▶ _Aim of the exercise_:
Exactly as written, transcribe the data from its opening line through the line containing "стандартну розетку із". Leave every picture out.

▶ _Material for the task_:
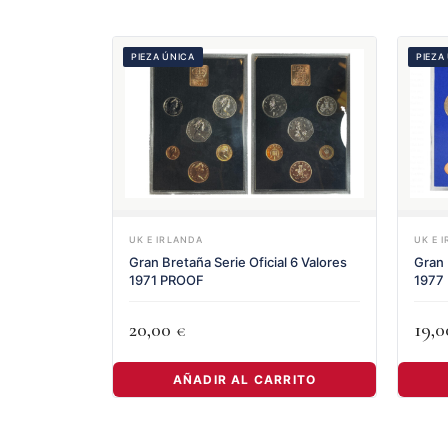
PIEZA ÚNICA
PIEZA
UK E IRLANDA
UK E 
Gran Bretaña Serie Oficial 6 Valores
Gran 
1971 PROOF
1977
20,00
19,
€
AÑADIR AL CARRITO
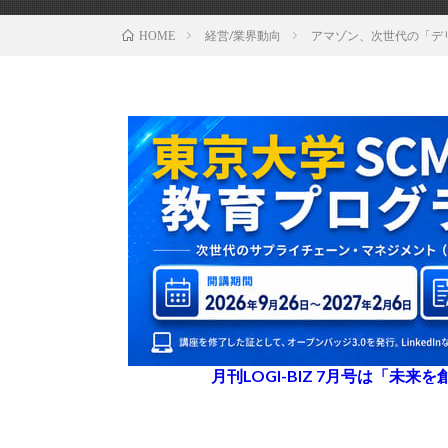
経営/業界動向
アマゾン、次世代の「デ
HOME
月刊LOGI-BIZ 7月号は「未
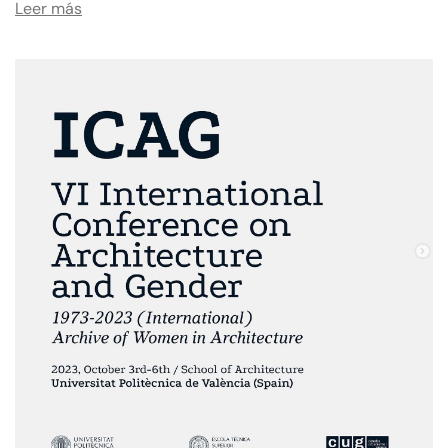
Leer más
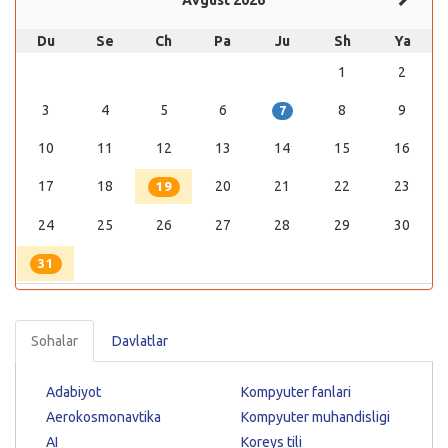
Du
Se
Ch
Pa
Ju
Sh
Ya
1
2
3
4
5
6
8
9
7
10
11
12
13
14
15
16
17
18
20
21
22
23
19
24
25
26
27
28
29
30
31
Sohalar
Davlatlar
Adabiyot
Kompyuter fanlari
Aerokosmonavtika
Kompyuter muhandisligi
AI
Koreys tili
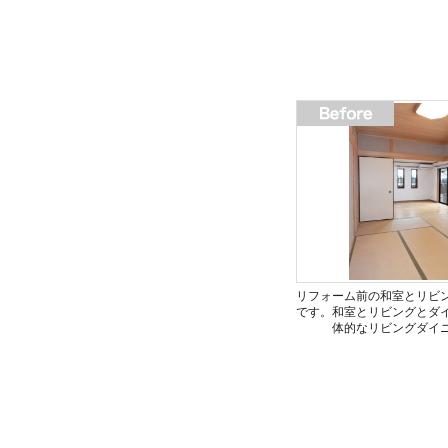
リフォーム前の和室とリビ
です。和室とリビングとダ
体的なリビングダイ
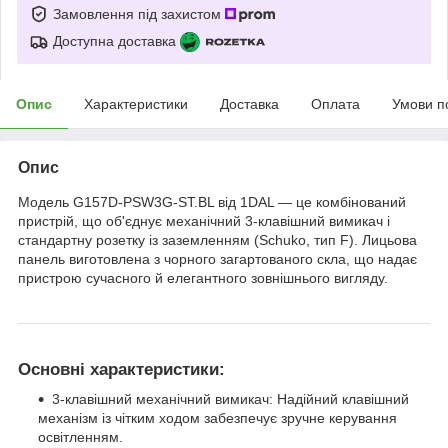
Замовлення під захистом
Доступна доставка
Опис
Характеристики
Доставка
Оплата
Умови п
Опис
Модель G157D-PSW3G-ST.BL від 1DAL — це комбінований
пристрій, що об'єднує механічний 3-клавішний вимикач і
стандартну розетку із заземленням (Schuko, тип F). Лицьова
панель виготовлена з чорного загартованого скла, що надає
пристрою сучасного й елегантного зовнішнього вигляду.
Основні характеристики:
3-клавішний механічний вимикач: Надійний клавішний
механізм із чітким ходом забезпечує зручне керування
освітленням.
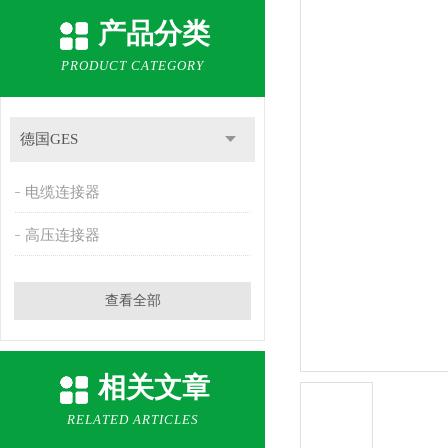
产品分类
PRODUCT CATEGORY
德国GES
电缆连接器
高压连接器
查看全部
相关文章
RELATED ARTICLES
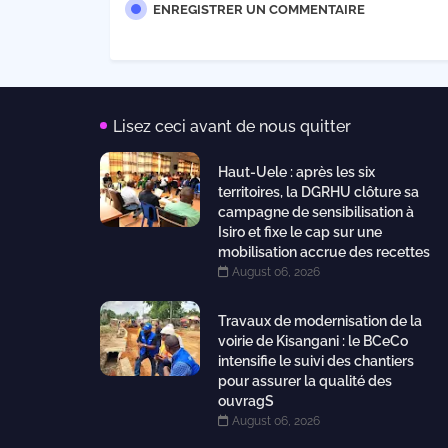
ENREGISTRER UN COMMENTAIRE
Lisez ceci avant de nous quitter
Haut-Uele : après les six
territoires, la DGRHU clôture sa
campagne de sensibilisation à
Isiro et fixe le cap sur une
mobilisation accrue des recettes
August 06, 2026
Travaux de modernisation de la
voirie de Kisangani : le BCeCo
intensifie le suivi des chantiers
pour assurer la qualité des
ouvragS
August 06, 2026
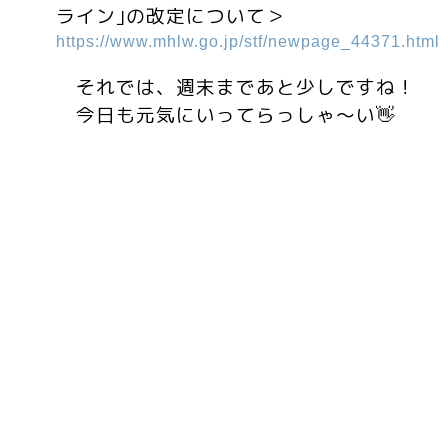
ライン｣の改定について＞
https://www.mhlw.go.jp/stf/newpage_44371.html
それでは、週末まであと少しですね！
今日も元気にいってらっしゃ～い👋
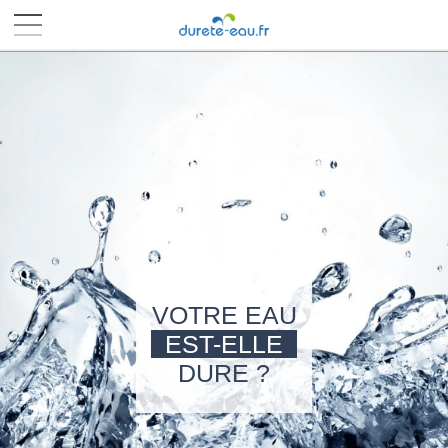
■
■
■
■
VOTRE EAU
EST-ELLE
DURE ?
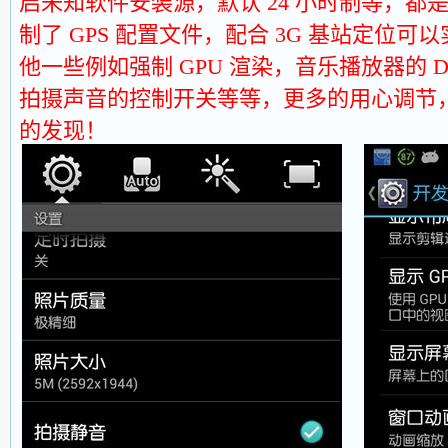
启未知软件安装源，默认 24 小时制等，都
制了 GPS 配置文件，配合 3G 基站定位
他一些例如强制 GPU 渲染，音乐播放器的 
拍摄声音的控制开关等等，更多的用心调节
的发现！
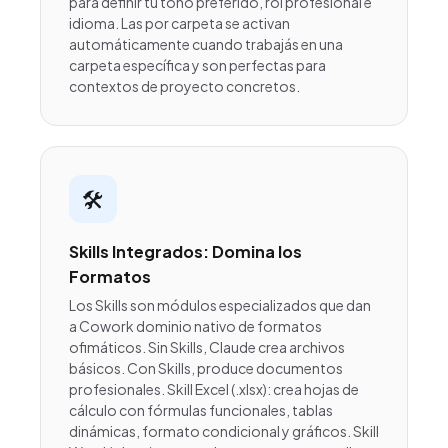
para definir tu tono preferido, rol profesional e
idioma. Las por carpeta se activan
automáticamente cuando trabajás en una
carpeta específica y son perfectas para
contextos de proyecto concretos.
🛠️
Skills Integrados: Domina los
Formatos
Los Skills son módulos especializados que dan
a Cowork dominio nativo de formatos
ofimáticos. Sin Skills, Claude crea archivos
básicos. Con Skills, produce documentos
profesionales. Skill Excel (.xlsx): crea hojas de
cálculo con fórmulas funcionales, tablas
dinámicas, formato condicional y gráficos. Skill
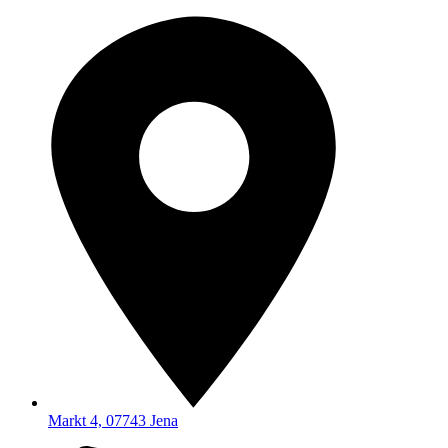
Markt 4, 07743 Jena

▶ _Exercise solution_:
PIEZA ÚNICA
PIEZA
UK E IRLANDA
UK E 
Gran Bretaña Serie Oficial 6 Valores
Gran 
1971 PROOF
1977
20,00
19,
€
AÑADIR AL CARRITO
経営/業界動向
アマゾン、次世代の「デ
HOME
月刊LOGI-BIZ 7月号は「未
Leer más
Du
Se
Ch
Pa
Ju
Sh
Ya
1
2
3
4
5
6
8
9
7
10
11
12
13
14
15
16
17
18
20
21
22
23
19
24
25
26
27
28
29
30
31
Sohalar
Davlatlar
Adabiyot
Kompyuter fanlari
Aerokosmonavtika
Kompyuter muhandisligi
AI
Koreys tili
リフォーム前の和室とリビ
です。和室とリビングとダ
体的なリビングダイ
Замовлення під захистом
Доступна доставка
Опис
Характеристики
Доставка
Оплата
Умови п
Опис
Модель G157D-PSW3G-ST.BL від 1DAL — це комбінований
пристрій, що об'єднує механічний 3-клавішний вимикач і
стандартну розетку із заземленням (Schuko, тип F). Лицьова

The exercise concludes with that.